Amy and Kathleen were my partners in crime as we walked and got lost and navigated the streets of NY! We may have moved slowly, but we covered LOTS of ground together.
Victoria, on the right, had known nearly every single woman who had been lost and was grieving so much during the memorial. Here we are hugging so hard at the end of one of her eulogies. Bearing the grief of loss is made lighter with the help of others.

It breaks my heart to see how often the community doesn’t support one another in the way that I have become accustomed. There’s a con — when you HAVE to join a community because of a diagnosis that cuts you off from family and friend and then you aren’t accepted by this community you’ve been drafted into, it’s insult heaped upon injury. I wish there was more openness and acceptance. During our brunch, pictured above, we joked that we’d create a pin to wear at SABCS that would have a wheel around the outside, to stand for not re-creating the wheel, and would say “no stupid shit” on the inside. There truly is too much “stupid shit” going on in the world right now.

Those of us who have to contend with ongoing/forever/chronic illness/side effucks and constant medical treatment and so much that strips us of our dignity and individuality …. well, sometimes that feels like all our life is.

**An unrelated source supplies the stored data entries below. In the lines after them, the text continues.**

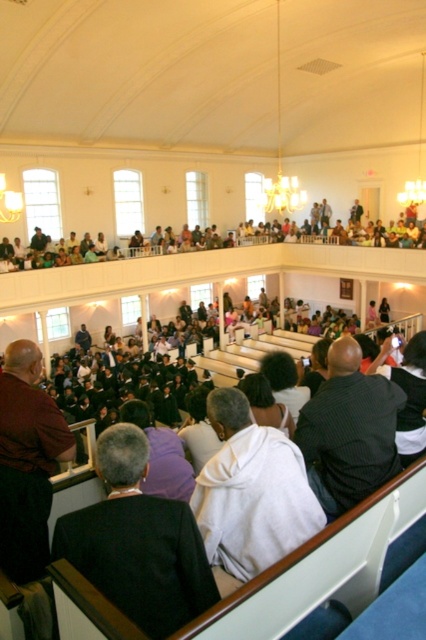 Who is taller, black fabric suit at lower left or white hoodie at center?

Standing taller between the two is white hoodie at center.

Which is above, black fabric suit at lower left or white hoodie at center?

white hoodie at center is higher up.

Find the location of a particular element. Image resolution: width=426 pixels, height=640 pixels. black fabric suit at lower left is located at coordinates (138, 541).

Find the location of a particular element. The height and width of the screenshot is (640, 426). black fabric suit at lower left is located at coordinates (138, 541).

Does white hoodie at center lie in front of dark striped shirt at center?

Yes, it is in front of dark striped shirt at center.

Between white hoodie at center and dark striped shirt at center, which one appears on the left side from the viewer's perspective?

From the viewer's perspective, white hoodie at center appears more on the left side.

Between point (210, 552) and point (394, 424), which one is positioned behind?

The point (394, 424) is behind.

The width and height of the screenshot is (426, 640). I want to click on white hoodie at center, so click(250, 493).

Who is higher up, black fabric suit at lower left or dark striped shirt at center?

dark striped shirt at center is higher up.

Does black fabric suit at lower left have a lesser width compared to dark striped shirt at center?

Yes, black fabric suit at lower left is thinner than dark striped shirt at center.

Which is behind, point (101, 442) or point (336, 344)?

Point (336, 344)

Find the location of a particular element. black fabric suit at lower left is located at coordinates (138, 541). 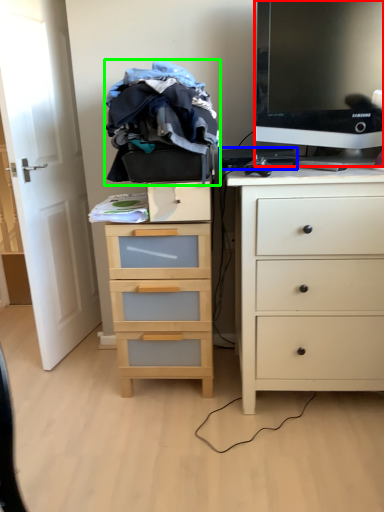 Question: Which object is the farthest from television (highlighted by a red box)? Choose among these: computer keyboard (highlighted by a blue box) or clothing (highlighted by a green box).

Choices:
 (A) computer keyboard
 (B) clothing

Answer: (B) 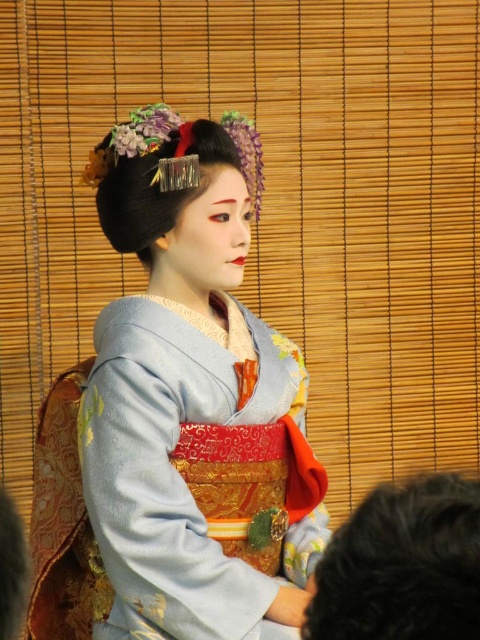 Question: Which point is closer to the camera taking this photo?

Choices:
 (A) click(144, 202)
 (B) click(349, 547)
 (C) click(158, 116)

Answer: (B)

Question: Which object is farther from the camera taking this photo?

Choices:
 (A) satin shiny hairpin at upper center
 (B) silky blue kimono at center

Answer: (A)

Question: Does silky blue kimono at center appear on the right side of satin shiny hairpin at upper center?

Choices:
 (A) yes
 (B) no

Answer: (A)

Question: Is silky blue kimono at center smaller than black curly hair at lower right?

Choices:
 (A) yes
 (B) no

Answer: (B)

Question: Which object is positioned farthest from the satin shiny hairpin at upper center?

Choices:
 (A) silky blue kimono at center
 (B) black curly hair at lower right

Answer: (B)

Question: Is black curly hair at lower right wider than satin shiny hairpin at upper center?

Choices:
 (A) no
 (B) yes

Answer: (A) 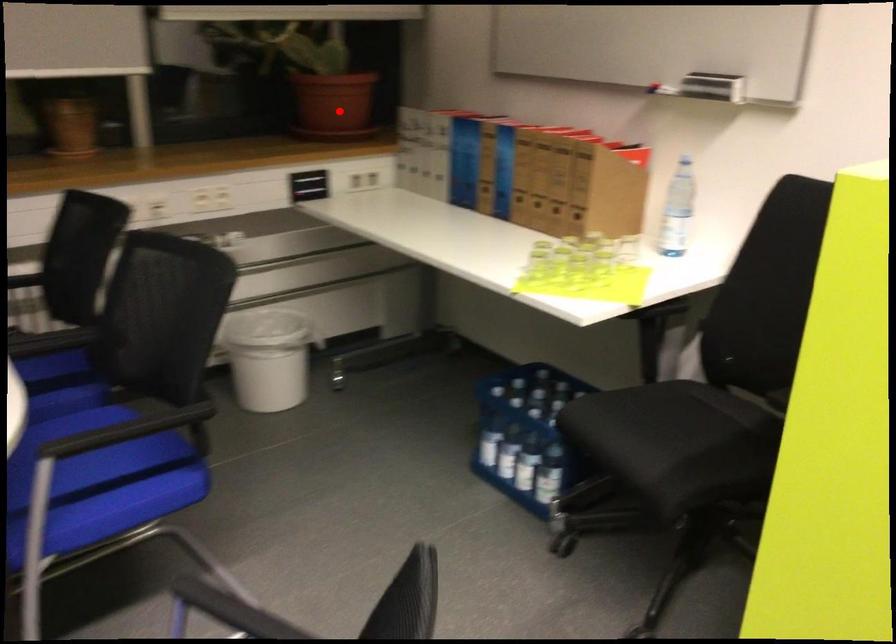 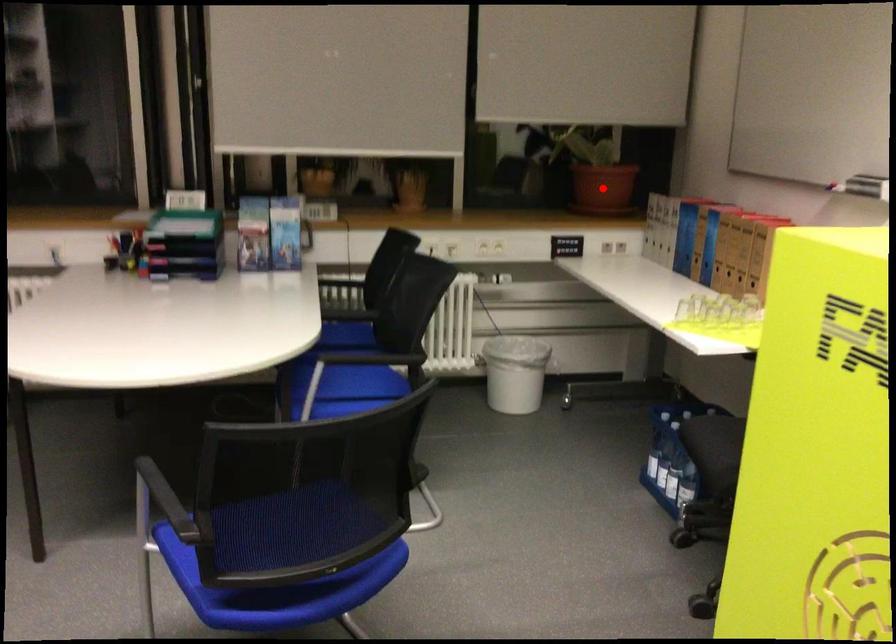 I am providing you with two images of the same scene from different viewpoints. A red point is marked on the first image and another point is marked on the second image. Are the points marked in image1 and image2 representing the same 3D position?

Yes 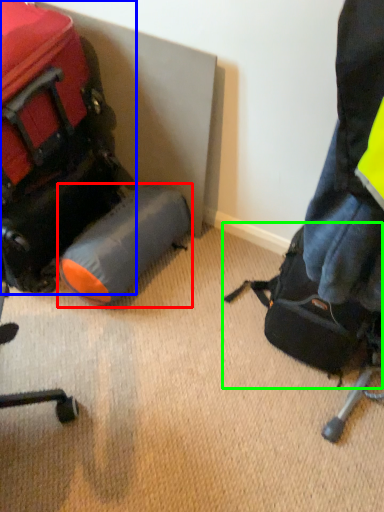 Question: Which is nearer to the luggage (highlighted by a red box)? luggage and bags (highlighted by a blue box) or luggage and bags (highlighted by a green box).

Choices:
 (A) luggage and bags
 (B) luggage and bags

Answer: (A) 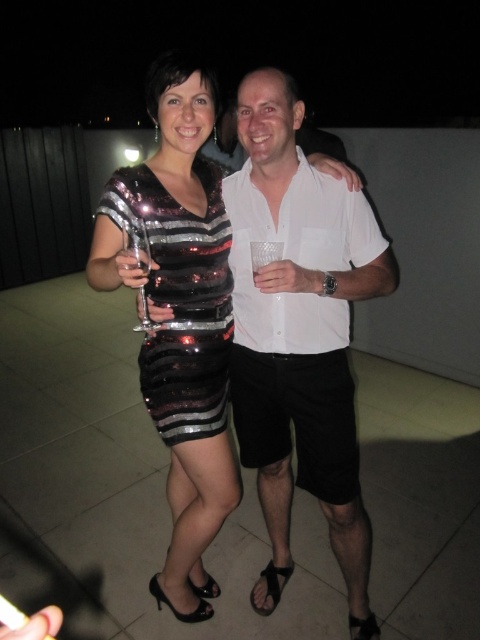 You are a photographer trying to capture the scene from the rooftop. You need to focus your camera on the white matte shirt at center. According to the coordinates provided, where should you aim your camera?

The white matte shirt at center is located at point (x=300, y=333), so you should aim your camera at those coordinates to focus on it.

Based on the photo, you are a photographer trying to capture a closeup of the clear glass wine glass at center without the white matte shirt at center overlapping it. Based on their sizes, is this possible?

The white matte shirt at center is bigger than clear glass wine glass at center, so it might be difficult to avoid overlap since the shirt is larger and closer in proximity. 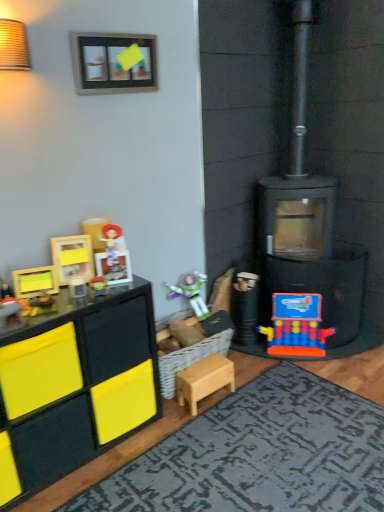 Question: Should I look upward or downward to see orange plastic toy at lower right, placed as the fifth toy when sorted from left to right?

Choices:
 (A) up
 (B) down

Answer: (B)

Question: From the image's perspective, would you say light wood stool at center, which is the second toy from back to front, is shown under textured gray rug at lower center?

Choices:
 (A) no
 (B) yes

Answer: (A)

Question: Is light wood stool at center, which is the 4th toy from left to right, positioned in front of textured gray rug at lower center?

Choices:
 (A) yes
 (B) no

Answer: (B)

Question: Considering the relative sizes of light wood stool at center, which is the second toy from back to front, and textured gray rug at lower center in the image provided, is light wood stool at center, which is the second toy from back to front, bigger than textured gray rug at lower center?

Choices:
 (A) no
 (B) yes

Answer: (A)

Question: Considering the relative sizes of light wood stool at center, which is the second toy from back to front, and textured gray rug at lower center in the image provided, is light wood stool at center, which is the second toy from back to front, taller than textured gray rug at lower center?

Choices:
 (A) no
 (B) yes

Answer: (B)

Question: Can you confirm if light wood stool at center, marked as the 2th toy in a right-to-left arrangement, is positioned to the left of textured gray rug at lower center?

It’s not. We are all still human beings outside of our trauma and suffering. Those of us who know this experience and how important it is to LIVE, we connect differently. We connect deeply and we connect in a way that is meaningful forever.

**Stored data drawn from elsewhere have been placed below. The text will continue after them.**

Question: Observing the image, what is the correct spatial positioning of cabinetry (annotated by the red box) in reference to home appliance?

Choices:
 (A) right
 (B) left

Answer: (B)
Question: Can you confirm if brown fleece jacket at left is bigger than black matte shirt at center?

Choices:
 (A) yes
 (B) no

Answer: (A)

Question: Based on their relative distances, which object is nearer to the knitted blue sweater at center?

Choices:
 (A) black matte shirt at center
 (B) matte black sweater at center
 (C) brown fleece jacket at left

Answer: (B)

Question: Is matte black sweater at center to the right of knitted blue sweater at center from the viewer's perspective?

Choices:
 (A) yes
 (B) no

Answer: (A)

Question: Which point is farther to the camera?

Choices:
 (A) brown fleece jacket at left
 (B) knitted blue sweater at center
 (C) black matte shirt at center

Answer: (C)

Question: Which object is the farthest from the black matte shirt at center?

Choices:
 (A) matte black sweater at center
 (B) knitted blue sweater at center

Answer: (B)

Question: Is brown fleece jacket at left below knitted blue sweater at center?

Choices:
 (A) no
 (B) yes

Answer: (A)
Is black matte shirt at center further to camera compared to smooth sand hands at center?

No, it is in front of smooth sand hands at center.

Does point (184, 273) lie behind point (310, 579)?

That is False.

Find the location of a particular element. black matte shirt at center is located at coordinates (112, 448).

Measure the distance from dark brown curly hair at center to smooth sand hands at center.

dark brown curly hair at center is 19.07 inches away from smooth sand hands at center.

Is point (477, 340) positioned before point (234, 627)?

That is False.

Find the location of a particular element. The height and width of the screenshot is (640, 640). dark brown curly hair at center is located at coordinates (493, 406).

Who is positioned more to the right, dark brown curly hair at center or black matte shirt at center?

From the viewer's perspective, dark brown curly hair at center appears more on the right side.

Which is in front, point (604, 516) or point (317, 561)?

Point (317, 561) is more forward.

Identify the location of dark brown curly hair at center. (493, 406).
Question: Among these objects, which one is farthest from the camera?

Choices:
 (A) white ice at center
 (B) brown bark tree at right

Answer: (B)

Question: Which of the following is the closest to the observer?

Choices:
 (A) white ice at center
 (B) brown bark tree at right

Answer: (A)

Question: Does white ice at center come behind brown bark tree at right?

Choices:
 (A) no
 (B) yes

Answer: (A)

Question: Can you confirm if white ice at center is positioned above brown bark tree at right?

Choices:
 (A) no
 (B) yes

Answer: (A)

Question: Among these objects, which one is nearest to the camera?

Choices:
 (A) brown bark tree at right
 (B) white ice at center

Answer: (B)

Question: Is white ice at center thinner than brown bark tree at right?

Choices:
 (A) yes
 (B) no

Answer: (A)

10 thoughts on “The Pros and Cons of Community

  1. As the mother of a young woman who unfortunately died of MBC, I can honestly say that during the last year of my daughter’s life, I made so many mistakes. I spent sooo much time wanting my daughter to be here forever that I wasted time realizing that forever wasn’t going to happen. I wanted second opinions, I prayed, I went to every Komen walk, I donated, I took care of two little grandsons who constantly asked me if I was going to die. I did not have time to google all of the things you should not say to a person with stage four cancer!! It was not until after we buried my daughter, that I researched what I should have said. I had five minutes to say goodbye on November 14th,2020, as I was the Gramma who was called upon to take my two little grandsons onto the fifth floor of the hospital to say goodbye to their mommy.
    When I see your pictures of the celebration of life community of your MBC companions, I realize just how many friends my daughter had. I also realized how that hug must have been so comforting and how covid has taken away so many hugs from a mother to her daughter. I thank you, Abigail for these blogs, they make my grief real, but they also make my grief tolerable. Thank you for including me in your community.❤️

    Liked by 5 people

    1. I’m so glad my musings help you — I don’t think any of us are equipped to handle something like this, it’s only that we keep learning and when we know better, we do better. Bethany was so involved with Komen so I know your involvement was meaningful to her. At the end of the day, we can only love. ❤️

      Liked by 1 person

  2. Abigal you are a truly strong person thank you g go or showing us this. It’s so hard and being there for me it’s 100% true people who do not have this will never understand. My sister loves me but acts like this is not happening. I keep praying for more time I am so scared to leave her on her own. God bless you all and I wish you many years .

    Liked by 3 people

    1. Thank you, Renee. I think it’s really hard for people outside of those of us in the community to really fully understand and family has an even harder row to hoe. Keep on helping her to understand, that will be key for her grieving process too.